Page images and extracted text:
........

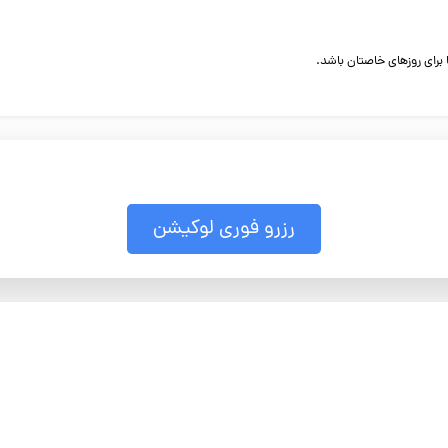
 برای روزهای خاصتان باشد.
رزرو فوری لوکیشن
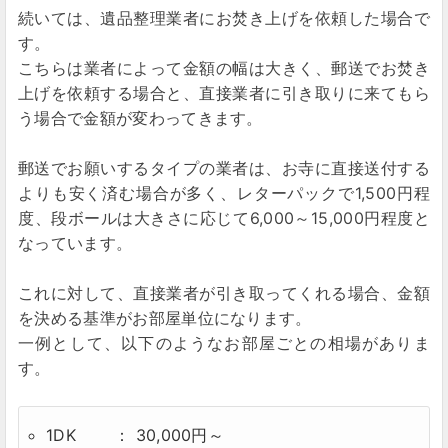
続いては、遺品整理業者にお焚き上げを依頼した場合で
す。
こちらは業者によって金額の幅は大きく、郵送でお焚き
上げを依頼する場合と、直接業者に引き取りに来てもら
う場合で金額が変わってきます。
郵送でお願いするタイプの業者は、お寺に直接送付する
よりも安く済む場合が多く、レターパックで1,500円程
度、段ボールは大きさに応じて6,000～15,000円程度と
なっています。
これに対して、直接業者が引き取ってくれる場合、金額
を決める基準がお部屋単位になります。
一例として、以下のようなお部屋ごとの相場がありま
す。
1DK ： 30,000円～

........

> _What you have to do_
Reproduce the line containing "度、段ボールは大きさに応じて6,000～15,000円程度と" and every line after it. Stop at the last line of the records, and add nothing.

> _Result of this exercise_
度、段ボールは大きさに応じて6,000～15,000円程度と
なっています。
これに対して、直接業者が引き取ってくれる場合、金額
を決める基準がお部屋単位になります。
一例として、以下のようなお部屋ごとの相場がありま
す。
1DK ： 30,000円～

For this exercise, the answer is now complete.